Mark
Collective dreaming under the bridge

year:    2025
place:    Prague

concept and intervention:    Savka Marenić
photos:    Nika Datiashvili
sound design:    Jonáš Balcar
collaboration:    UMPRUM
Lectors:    Adina Voldrábová, Aneta Bočková, Tereza Melková, Milena Raičević, Jasmína Lustigová, Savka Marenić


What if a neglected public space became a place of listening, imagination, and care? What happens when a parking lot turn into a public space for dreaming — a square of dreams?

For one day, a parking lot hidden under Nusle Bridge, at the corner of Oldřichova and Svatoplukova streets, was transformed into a public space for collective dreaming and listening.
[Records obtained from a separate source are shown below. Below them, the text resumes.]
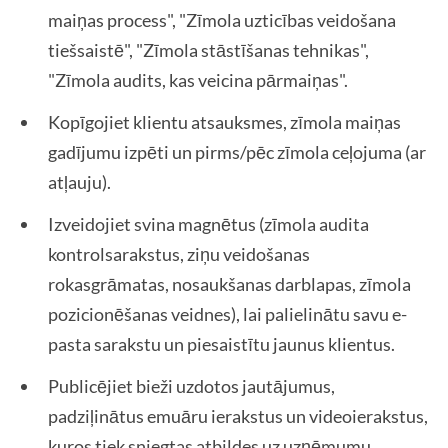
maiņas process", "Zīmola uzticības veidošana
tiešsaistē", "Zīmola stāstīšanas tehnikas",
"Zīmola audits, kas veicina pārmaiņas".
Kopīgojiet klientu atsauksmes, zīmola maiņas
gadījumu izpēti un pirms/pēc zīmola ceļojuma (ar
atļauju).
Izveidojiet svina magnētus (zīmola audita
kontrolsarakstus, ziņu veidošanas
rokasgrāmatas, nosaukšanas darblapas, zīmola
pozicionēšanas veidnes), lai palielinātu savu e-
pasta sarakstu un piesaistītu jaunus klientus.
Publicējiet bieži uzdotos jautājumus,
padziļinātus emuāru ierakstus un videoierakstus,
kuros tiek sniegtas atbildes uz uzņēmumu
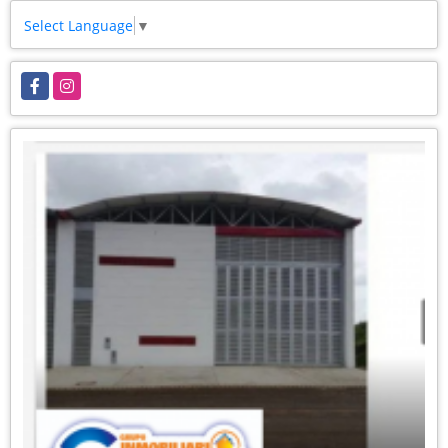
Select Language
▼
Facebook
Instagram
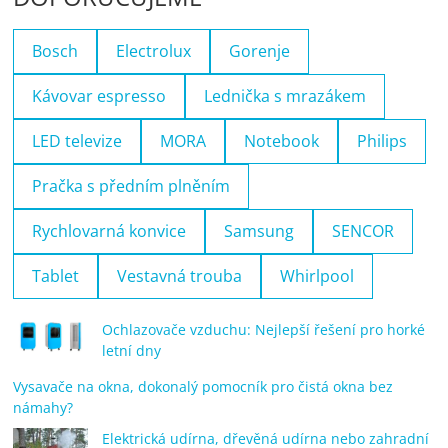
Bosch
Electrolux
Gorenje
Kávovar espresso
Lednička s mrazákem
LED televize
MORA
Notebook
Philips
Pračka s předním plněním
Rychlovarná konvice
Samsung
SENCOR
Tablet
Vestavná trouba
Whirlpool
Ochlazovače vzduchu: Nejlepší řešení pro horké
letní dny
Vysavače na okna, dokonalý pomocník pro čistá okna bez
námahy?
Elektrická udírna, dřevěná udírna nebo zahradní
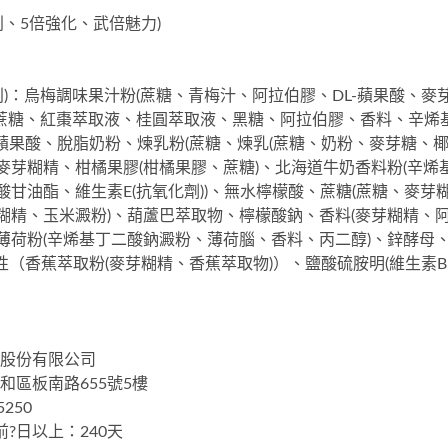
專利、5倍強化、武倍魅力)
別)：烏梅調味果汁粉(蔗糖、青梅汁、阿拉伯膠、DL-蘋果酸、
粉(蔗糖、紅棗萃取液、桂圓萃取液、黑糖、阿拉伯膠、香料、辛
L-蘋果酸、脫脂奶粉、煉乳粉(蔗糖、煉乳(蔗糖、奶粉、麥芽糖、
、麥芽糊精、柑橘果膠(柑橘果膠、蔗糖)、北海道牛奶香料粉(辛
酸甘油酯、維生素E(抗氧化劑))、無水檸檬酸、蔗糖(蔗糖、麥芽
糊精、玉米澱粉)、葫蘆巴萃取物、檸檬酸鈉、香料(麥芽糊精、阿拉
薄荷粉(辛烯基丁二酸鈉澱粉、薄荷腦、香料、丙二醇)、鋅酵母、鹽
（香蕉萃取粉(麥芽糊精、香蕉萃取物)）、鹽酸硫胺明(維生素B1
技股份有限公司
和區板南路655號5樓
250
?日以上：240天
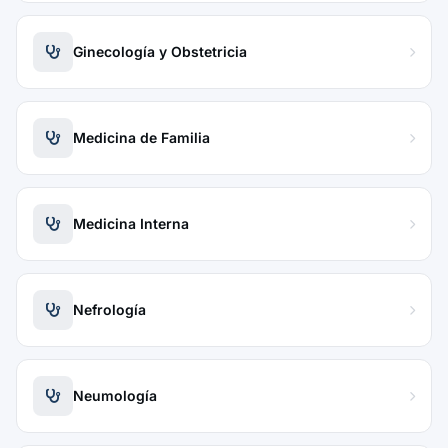
Ginecología y Obstetricia
Medicina de Familia
Medicina Interna
Nefrología
Neumología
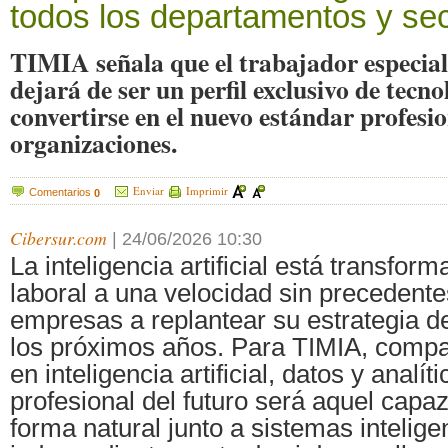
todos los departamentos y se
TIMIA señala que el trabajador especia
dejará de ser un perfil exclusivo de tecn
convertirse en el nuevo estándar profesio
organizaciones.
Enviar
Imprimir
Comentarios
0
Cibersur.com
|
24/06/2026 10:30
La inteligencia artificial está transfo
laboral a una velocidad sin precedentes
empresas a replantear su estrategia de
los próximos años. Para TIMIA, compa
en inteligencia artificial, datos y analí
profesional del futuro será aquel capaz
forma natural junto a sistemas intelige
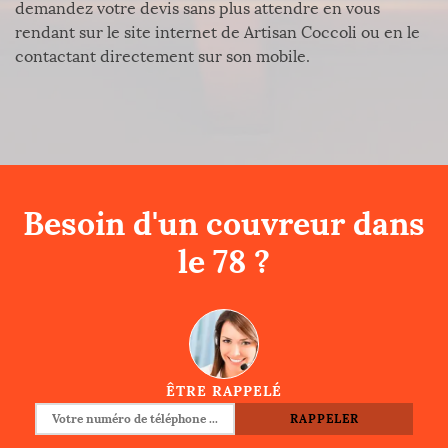
demandez votre devis sans plus attendre en vous
rendant sur le site internet de Artisan Coccoli ou en le
contactant directement sur son mobile.
Besoin d'un couvreur dans
le 78 ?
ÊTRE RAPPELÉ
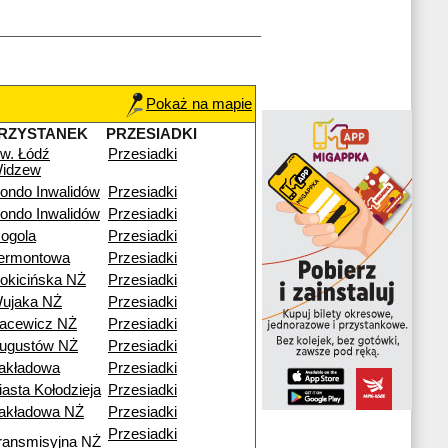
Pokaż na mapie
RZYSTANEK
PRZESIADKI
w. Łódź
Przesiadki
idzew
ondo Inwalidów
Przesiadki
ondo Inwalidów
Przesiadki
ogola
Przesiadki
ermontowa
Przesiadki
okicińska NŻ
Przesiadki
ujaka NŻ
Przesiadki
acewicz NŻ
Przesiadki
ugustów NŻ
Przesiadki
akładowa
Przesiadki
iasta Kołodzieja
Przesiadki
akładowa NŻ
Przesiadki
Przesiadki
ransmisyjna NŻ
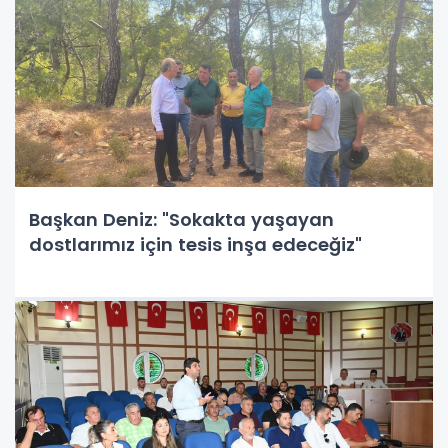
Başkan Deniz: "Sokakta yaşayan
dostlarımız için tesis inşa edeceğiz"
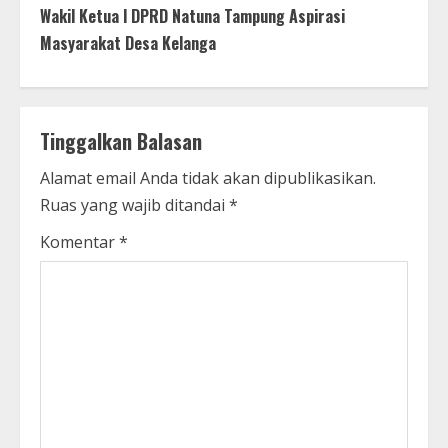
Wakil Ketua l DPRD Natuna Tampung Aspirasi
Masyarakat Desa Kelanga
Tinggalkan Balasan
Alamat email Anda tidak akan dipublikasikan.
Ruas yang wajib ditandai
*
Komentar
*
The textile installation, together with an audio story and sound,invited passersby and inhabitants to slow down, lie down, and listen — to the space, to themselves, and to the subtle voices of what usually remains unheard. Listening became a way of care, a way of noticing what these neglected and “weird” places can offer when we pause long enough to hear them.
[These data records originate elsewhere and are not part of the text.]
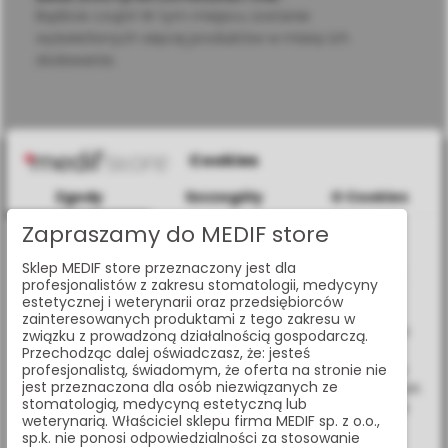
Bądźcie czujni! W tym miejscu zostanie
wyświetlonych więcej produktów w miarę ich
dodawania.
Cookies
Zgody
Szczegóły
O Cookies
Zapraszamy do MEDIF store
Informacje dotyczące plików cookies
al. Jana Pawła II 25, 00-854 Warszawa
Sklep MEDIF store przeznaczony jest dla
W celu świadczenia usług na najwyższym poziomie strona
profesjonalistów z zakresu stomatologii, medycyny
www.medif.store korzysta z plików cookie (ciasteczek).
estetycznej i weterynarii oraz przedsiębiorców
+48 (22) 338 70 50
Wykorzystujemy również pliki cookie stron trzecich w celu
zainteresowanych produktami z tego zakresu w
ulepszenia naszych usług, analizy oraz wyświetlania reklam
związku z prowadzoną działalnością gospodarczą.
store@medif.com
związanych z Twoimi preferencjami na podstawie analizy
Przechodząc dalej oświadczasz, że: jesteś
Twoich zachowań podczas nawigacji. Korzystając z witryny
profesjonalistą, świadomym, że oferta na stronie nie
jest przeznaczona dla osób niezwiązanych ze
bez zmiany ustawień w przeglądarce, wyrażasz zgodę na ich
stomatologią, medycyną estetyczną lub
wykorzystanie przez nas. Wszystkie pliki będą umieszczone
O SKLEPIE
weterynarią. Właściciel sklepu firma MEDIF sp. z o.o.,
na Twoim urządzeniu końcowym. W każdym momencie
sp.k. nie ponosi odpowiedzialności za stosowanie
możesz zmienić lub wycofać zgodę.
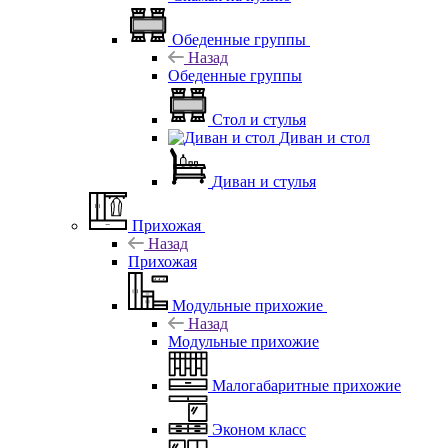
Обеденные группы
Назад
Обеденные группы
Стол и стулья
Диван и стол
Диван и стулья
Прихожая
Назад
Прихожая
Модульные прихожие
Назад
Модульные прихожие
Малогабаритные прихожие
Эконом класс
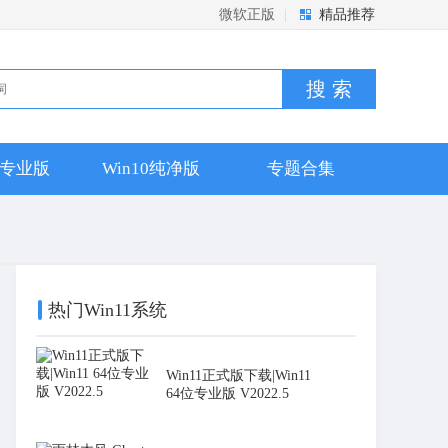
微软正版
|
精品推荐
搜 索
10专业版
Win10纯净版
专题合集
热门Win11系统
Win11正式版下载|Win11
64位专业版 V2022.5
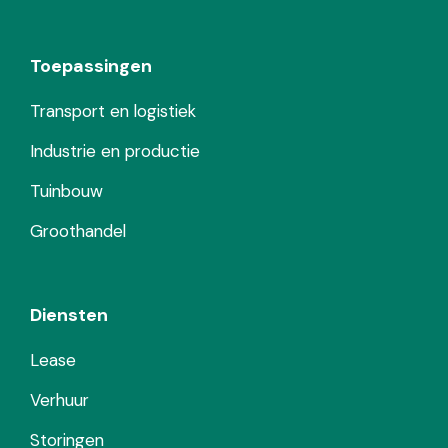
Toepassingen
Transport en logistiek
Industrie en productie
Tuinbouw
Groothandel
Diensten
Lease
Verhuur
Storingen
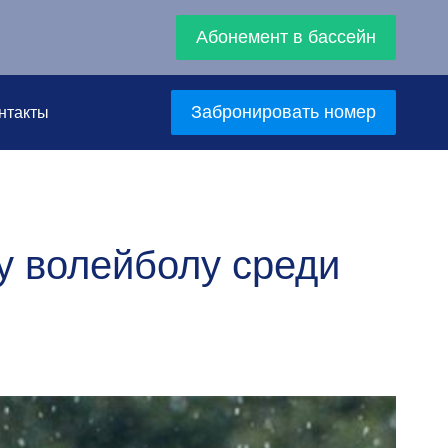
Абонемент в бассейн
Забронировать номер
нтакты
у волейболу среди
After the shared dreaming, participants continued through creative tasks: small performances, sewing sessions, and writing letters to the Cloak in their collective diary. Together we imagined how this particular space could be transformed through our own needs, wishes, and gestures of care.
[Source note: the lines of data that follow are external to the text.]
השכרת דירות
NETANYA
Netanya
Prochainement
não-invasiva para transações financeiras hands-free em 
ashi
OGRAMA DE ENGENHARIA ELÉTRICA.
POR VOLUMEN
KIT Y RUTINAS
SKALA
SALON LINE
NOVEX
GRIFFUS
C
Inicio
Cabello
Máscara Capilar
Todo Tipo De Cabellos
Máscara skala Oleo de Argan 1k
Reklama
This participatory, performative installation is part of an ongoing artistic research project exploring how fiction, imagination, sound, and performative gestures can help reimagine and recover urban public spaces, while strengthening their communal potential. It follows the project Whisper in the Valley, an interactive audio walk that used the fiction of the magical Cloak to uncover hidden stories of the Nusle Valley — a collective walk with performers, followed by an audio story and field recordings.

The installation is also part of the development of an upcoming book, The Cloak, a speculative fiction work that blends collective imagination, performative events, narrative, and ecological awareness. Through personal, collective, and more-than-human perspectives, the Cloak invites readers, participants, and residents into a sensory engagement with overlooked and vulnerable spaces in the Nusle Valley. It demonstrates how small gestures, imagination, and shared creation can transform our perception of these places.

The fairy cloak is just a piece of fabric, without body, name, or gender. Yet it becomes a symbol of connection, care, and exploration, not only with the space itself but also within ourselves. The book embraces a participatory approach, inviting residents to co-create narratives, experience differently these spaces and deepen their connection with the environments and spaces around them.